This is running PostgreSQL 13, and the index referenced is a two-column index on data(station, channel)
---
Israel Brewster
Software Engineer
Alaska Volcano Observatory
Geophysical Institute - UAF
2156 Koyukuk Drive
Fairbanks AK 99775-7320
Work: 907-474-5172
cell: 907-328-9145

#2David G. Johnston
david.g.johnston@gmail.com
In reply to: Israel Brewster (#1)
Re: Faster distinct query?

On Wed, Sep 22, 2021 at 1:05 PM Israel Brewster <ijbrewster@alaska.edu>
wrote:

To work around the issue, I created a materialized view that I can update
periodically, and of course I can query said view in no time flat. However,
I’m concerned that as the dataset grows, the time it takes to refresh the
view will also grow (correct me if I am wrong there).
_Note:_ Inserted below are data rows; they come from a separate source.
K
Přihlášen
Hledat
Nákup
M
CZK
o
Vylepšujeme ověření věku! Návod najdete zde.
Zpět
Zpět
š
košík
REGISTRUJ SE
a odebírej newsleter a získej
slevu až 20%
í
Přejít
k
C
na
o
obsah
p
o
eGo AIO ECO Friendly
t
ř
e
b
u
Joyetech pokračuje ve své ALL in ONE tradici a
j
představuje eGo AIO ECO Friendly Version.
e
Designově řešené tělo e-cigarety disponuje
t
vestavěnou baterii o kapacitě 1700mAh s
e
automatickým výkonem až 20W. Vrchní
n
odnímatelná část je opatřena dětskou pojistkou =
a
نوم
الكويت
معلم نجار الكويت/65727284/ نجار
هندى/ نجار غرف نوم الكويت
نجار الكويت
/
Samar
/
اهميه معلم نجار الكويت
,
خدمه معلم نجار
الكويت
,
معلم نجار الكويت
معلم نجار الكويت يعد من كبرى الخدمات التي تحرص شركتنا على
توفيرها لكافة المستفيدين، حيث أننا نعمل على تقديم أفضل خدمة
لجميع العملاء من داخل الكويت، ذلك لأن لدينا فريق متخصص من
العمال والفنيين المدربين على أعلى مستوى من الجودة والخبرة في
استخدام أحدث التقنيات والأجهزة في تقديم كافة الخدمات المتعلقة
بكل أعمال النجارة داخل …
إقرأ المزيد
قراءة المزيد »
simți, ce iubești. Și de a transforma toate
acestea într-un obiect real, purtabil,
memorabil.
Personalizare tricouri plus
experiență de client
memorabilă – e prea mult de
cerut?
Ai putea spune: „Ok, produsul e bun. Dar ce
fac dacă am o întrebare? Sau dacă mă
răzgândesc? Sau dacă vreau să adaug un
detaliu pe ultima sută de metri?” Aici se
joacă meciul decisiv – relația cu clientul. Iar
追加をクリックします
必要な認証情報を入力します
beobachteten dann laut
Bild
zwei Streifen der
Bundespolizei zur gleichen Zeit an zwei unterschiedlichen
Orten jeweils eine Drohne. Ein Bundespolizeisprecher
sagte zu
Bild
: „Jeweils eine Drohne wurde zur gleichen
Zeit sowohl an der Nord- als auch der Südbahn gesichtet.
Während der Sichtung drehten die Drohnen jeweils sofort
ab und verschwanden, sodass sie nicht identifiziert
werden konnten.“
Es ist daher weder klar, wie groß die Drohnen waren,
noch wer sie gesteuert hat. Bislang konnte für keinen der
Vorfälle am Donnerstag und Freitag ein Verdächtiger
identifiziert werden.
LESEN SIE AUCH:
I'd probably turn that index into a foreign key that just ensures that
every (station,channel) that appears in the data table also appears on the
lookup table. Grouping and array-ifying the lookup table would be
trivial. Either modify the application code or add a trigger to populate
the lookup table as needed.

The parentheses around channel in "array_agg(distinct(channel))" are
unnecessary - you are invoking composite-type syntax, which is ignored in
the single column case unless you write the optional ROW keyword, i.e.,
distinct ROW(channel)
David J.

#3Michael Lewis
mlewis@entrata.com
In reply to: Israel Brewster (#1)
Re: Faster distinct query?

In the future, please share the plan returned by explain analyze, and some
data about how many rows in the involved tables, what type of system you
are running it on, any changes from default configs, etc.
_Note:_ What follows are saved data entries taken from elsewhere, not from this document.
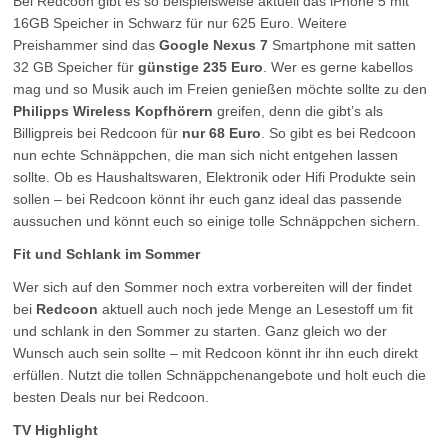
Bei Redcoon gibt es so beispielsweise aktuell das iPhone 5 mit
16GB Speicher in Schwarz für nur 625 Euro. Weitere
Preishammer sind das
Google Nexus 7
Smartphone mit satten
32 GB Speicher für
günstige 235 Euro
. Wer es gerne kabellos
mag und so Musik auch im Freien genießen möchte sollte zu den
Philipps Wireless Kopfhörern
greifen, denn die gibt’s als
Billigpreis bei Redcoon für
nur 68 Euro
. So gibt es bei Redcoon
nun echte Schnäppchen, die man sich nicht entgehen lassen
sollte. Ob es Haushaltswaren, Elektronik oder Hifi Produkte sein
sollen – bei Redcoon könnt ihr euch ganz ideal das passende
aussuchen und könnt euch so einige tolle Schnäppchen sichern.
Fit und Schlank im Sommer
Wer sich auf den Sommer noch extra vorbereiten will der findet
bei
Redcoon
aktuell auch noch jede Menge an Lesestoff um fit
und schlank in den Sommer zu starten. Ganz gleich wo der
Wunsch auch sein sollte – mit Redcoon könnt ihr ihn euch direkt
erfüllen. Nutzt die tollen Schnäppchenangebote und holt euch die
besten Deals nur bei Redcoon.
TV Highlight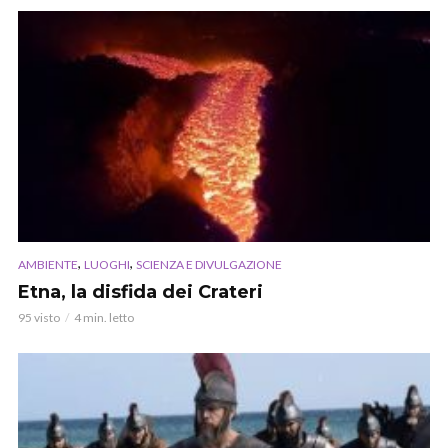
,
,
AMBIENTE
LUOGHI
SCIENZA E DIVULGAZIONE
Etna, la disfida dei Crateri
95 visto
4 min. letto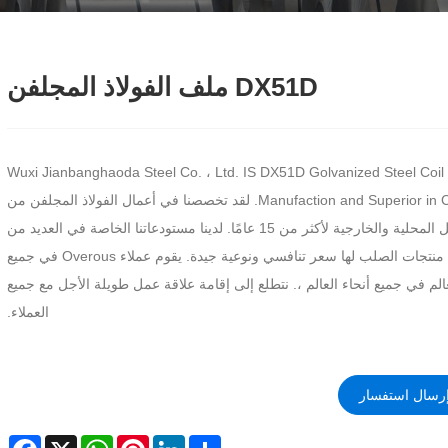
DX51D ملف الفولاذ المجلفن
Wuxi Jianbanghaoda Steel Co. ، Ltd. IS DX51D Golvanized Steel Coil
Manufaction and Superior in China. لقد تخصصنا في أعمال الفولاذ المجلفن من
أجل المحلية والخارجية لأكثر من 15 عامًا. لدينا مستودعاتنا الخاصة في العديد من
المدن. منتجات الصلب لها سعر تنافسي ونوعية جيدة. يقوم عملاء Overous في جميع
عالم في جميع أنحاء العالم ،. نتطلع إلى إقامة علاقة عمل طويلة الأجل مع جميع
العملاء.
رسال استفسار
cebook
WhatsApp
X
Pinterest
LinkedIn
Share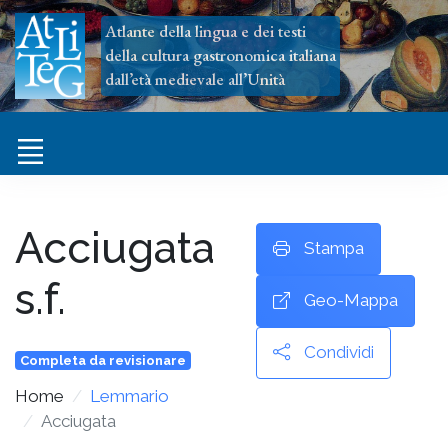
Atlante della lingua e dei testi
della cultura gastronomica italiana
dall’età medievale all’Unità
Acciugata
Stampa
s.f.
Geo-Mappa
Condividi
Completa da revisionare
Home
Lemmario
Acciugata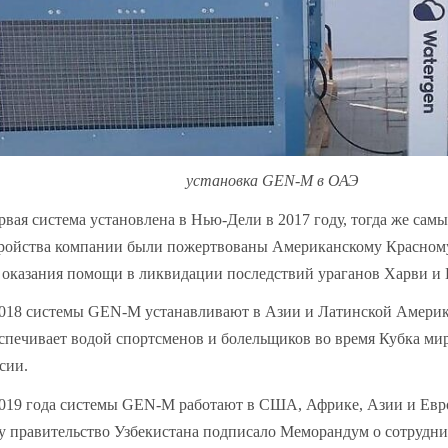
установка GEN-M в ОАЭ
вая система установлена в Нью-Дели в 2017 году, тогда же сам
ройства компании были пожертвованы Американскому Красном
 оказания помощи в ликвидации последствий ураганов Харви и 
018 системы GEN-M устанавливают в Азии и Латинской Америк
спечивает водой спортсменов и болельщиков во время Кубка ми
сии.
019 года системы GEN-M работают в США, Африке, Азии и Евро
у правительство Узбекистана подписало Меморандум о сотруднич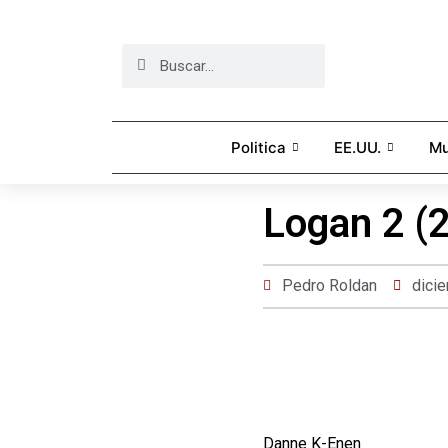
Politica
EE.UU.
M
Logan 2 (
Pedro Roldan
dici
Danne K-Enen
How does the below work? It should do a very simple index scan only, then
aggregate the relative few rows after the fact.

select station, array_agg(distinct(channel)) as channels
FROM(
SELECT station,channel FROM data GROUP BY station,channel
) AS sub
group by station;

If there is correlation between station & channel, then you might look at
creating a multivariate statistics object and analyzing the table so the
planner can make better choices, knowing that channel is dependent on
station perhaps. I wouldn't necessarily think that it would help this
query, but perhaps others. Also, you might try creating only dependencies,
only ndistinct type, or some combination other than all 3 types.

ref- https://www.postgresql.org/docs/current/sql-createstatistics.html

#4David G. Johnston
david.g.johnston@gmail.com
In reply to: Michael Lewis (#3)
Re: Faster distinct query?

On Wed, Sep 22, 2021 at 1:21 PM Michael Lewis <mlewis@entrata.com> wrote:

In the future, please share the plan returned by explain analyze, and some
data about how many rows in the involved tables,

I believe we consider it acceptable to link to an explain viewer, which is
what the OP did. Reading explain output in email has its own challenges,
and I'd rather have the website than a text attachment.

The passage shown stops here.